Data extract START

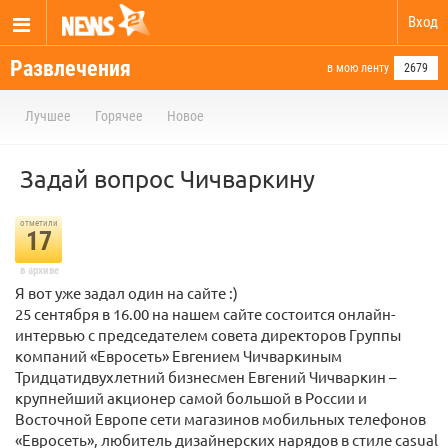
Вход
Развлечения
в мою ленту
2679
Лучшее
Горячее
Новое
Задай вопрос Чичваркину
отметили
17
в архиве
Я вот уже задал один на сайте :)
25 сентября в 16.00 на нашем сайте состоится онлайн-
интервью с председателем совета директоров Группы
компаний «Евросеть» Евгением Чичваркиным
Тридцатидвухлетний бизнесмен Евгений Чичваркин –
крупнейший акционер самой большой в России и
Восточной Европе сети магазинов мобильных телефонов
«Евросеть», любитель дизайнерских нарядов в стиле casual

Data extract END
Data extract START

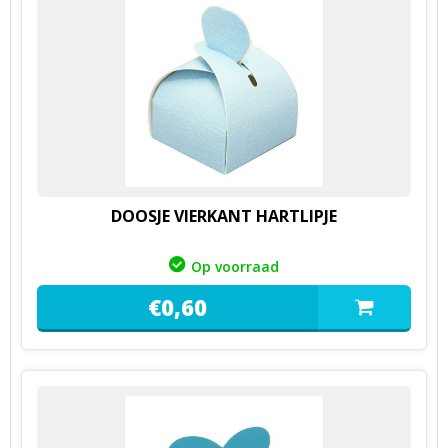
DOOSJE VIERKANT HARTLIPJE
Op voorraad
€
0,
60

Data extract END
Data extract START

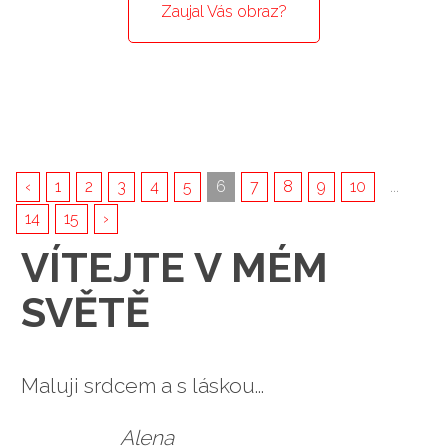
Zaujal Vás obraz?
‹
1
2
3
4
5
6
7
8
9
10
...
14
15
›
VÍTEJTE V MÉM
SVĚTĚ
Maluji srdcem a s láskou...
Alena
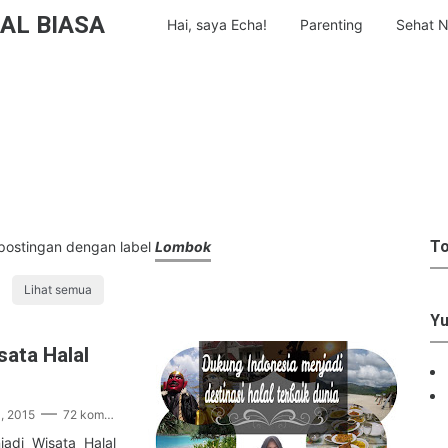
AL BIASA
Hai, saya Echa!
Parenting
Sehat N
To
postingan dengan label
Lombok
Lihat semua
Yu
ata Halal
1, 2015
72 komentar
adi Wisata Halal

Data extract END

Problem details
Each line of the records that contains the string "Евросеть" must be copied.

Response to the exercise
компаний «Евросеть» Евгением Чичваркиным
«Евросеть», любитель дизайнерских нарядов в стиле casual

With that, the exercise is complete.